Items from a data source -
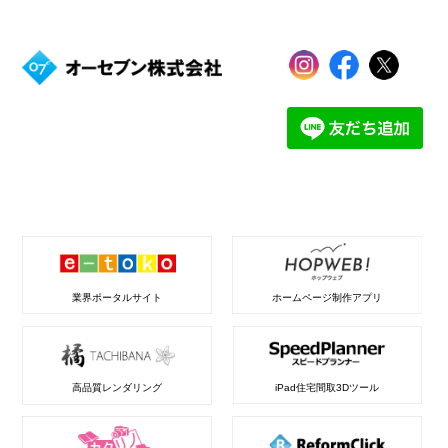
業界ポータルサイト
ホームページ制作アプリ
高品質レンダリング
iPad住宅間取3Dツール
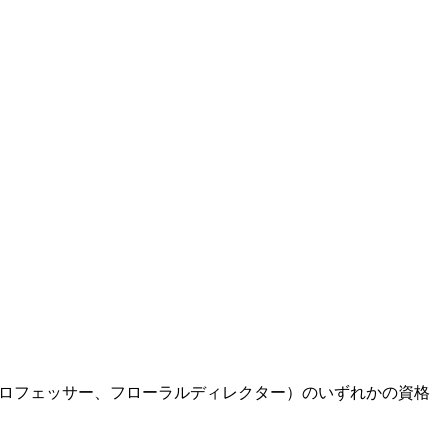
プロフェッサー、フローラルディレクター）のいずれかの資格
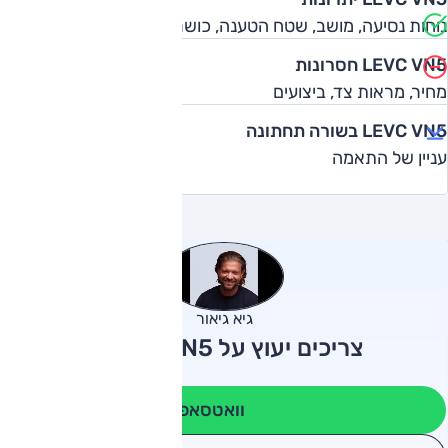
נוחות נסיעה, מושב, שטח הטענה, כושר תמרון
LEVC VN5 חסרונות
מחיר, מראות צד, ביצועים
LEVC VN5 בשורה תחתונה
עניין של התאמה
גיא גיאור
צריכים יעוץ על LEVC VN5?
וואטסאפ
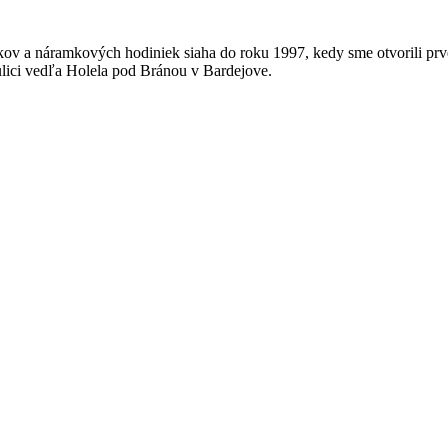
v a náramkových hodiniek siaha do roku 1997, kedy sme otvorili prvé
lici vedľa Holela pod Bránou v Bardejove.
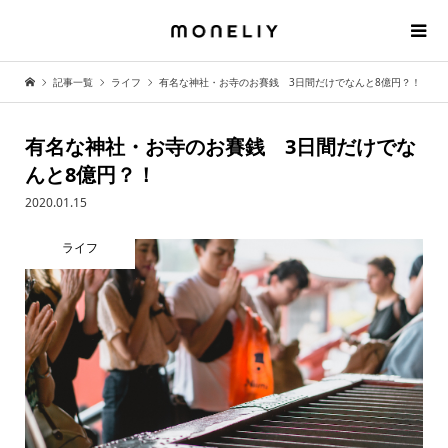
記事一覧
ライフ
有名な神社・お寺のお賽銭 3日間だけでなんと8億円？！
有名な神社・お寺のお賽銭 3日間だけでな
んと8億円？！
2020.01.15
ライフ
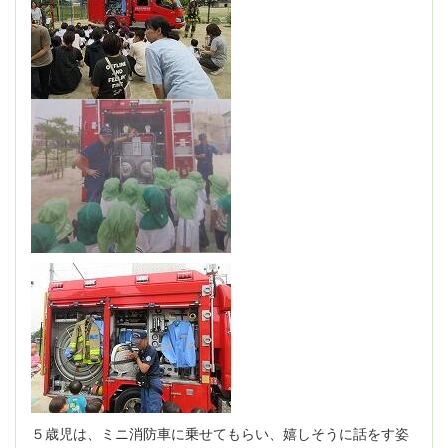
５歳児は、ミニ消防車に乗せてもらい、嬉しそうに話をす姿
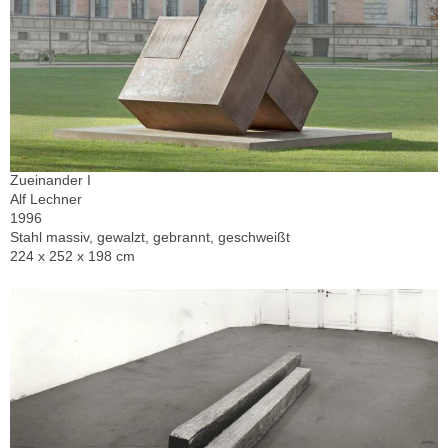
Zueinander I
Alf Lechner
1996
Stahl massiv, gewalzt, gebrannt, geschweißt
224 x 252 x 198 cm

PROMPT - Scan the records above for the word "LEVC" and return every line where it occurs.

RESULT OF THIS EXERCISE -
LEVC VN5 חסרונות
LEVC VN5 בשורה תחתונה
צריכים יעוץ על LEVC VN5?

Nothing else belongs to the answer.